Qu'est ce qu'il y a justement à faire ? Parce qu'on a constaté qu'après la première délégation, il y a eu comme un silence. Pour vous, est-ce qu'il y a encore des choses qui bloquent dans l'ouverture de cette frontière ? Il n'y a pas que ça, il y a la question aussi du pipeline. Tout ça c'est c'est en stand-by. Est-ce que vous pensez qu'il y a des choses qui bloquent ou il y a des négociations en coulisses ?
Juste Codjo : Evidemment, moi je suis partisan d'une hypothèse qui ne plaît pas à beaucoup de gens. Beaucoup vous diront que le refus des Nigériens d'ouvrir la frontière, c'est un entêtement ou c'est simplement un moyen de mobiliser du soutien à l'interne.
Moi, je vais au-delà parce que cette hypothèse n'est pas convaincante au regard des coûts énormes que le peuple nigérien, que le régime nigérien paye pour cette ouverture. Donc je crois personnellement que la junte nigérienne se sent menacée, qu'il y a une menace peut-être pas visible aux yeux de tout le monde, mais qu'elle a identifiée à son niveau et qu'il est important pour le côté béninois et pour la communauté internationale de chercher à comprendre quelle est cette menace, quelle est cette raison. Parce que ça fait un an comme vous dites. Ils ne peuvent pas continuer à payer ce coup-là pendant un an juste pour le plaisir d'être têtus.
Mais ce qu'elles disent officiellement, les autorités nigériennes, c'est qu'il y a des bases françaises dans le nord du Bénin. Elles parlent de bases d'entraînement de terroristes. Vous pensez que ça c'est pas vraiment ça le problème ? Je rappelle tout de même que Porto-Novo a démenti l'existence de bases et a demandé à Niamey de venir vérifier.

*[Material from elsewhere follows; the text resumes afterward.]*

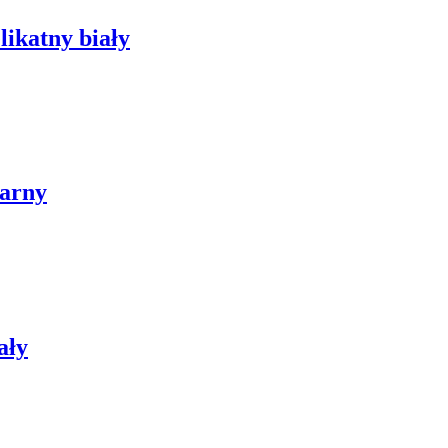
ikatny biały
arny
ały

Juste Codjo : Voilà. Et donc ce démenti du Bénin n'a pas rassuré suffisamment les Nigériens. Et donc ça veut dire que comme je disais, c'est à prendre au sérieux. Pour aller toujours dans le même sens de ce que je disais à savoir il faut prendre au sérieux, regardez un peu la composition de la dérigation nigérienne, qui était à Cotonou. Il n'y a pas le ministre des Affaires étrangères, c'est une délégation hautement sécuritaire : le ministre de la sécurité publique, il y a évidemment le directeur de cabinet du président de la transition.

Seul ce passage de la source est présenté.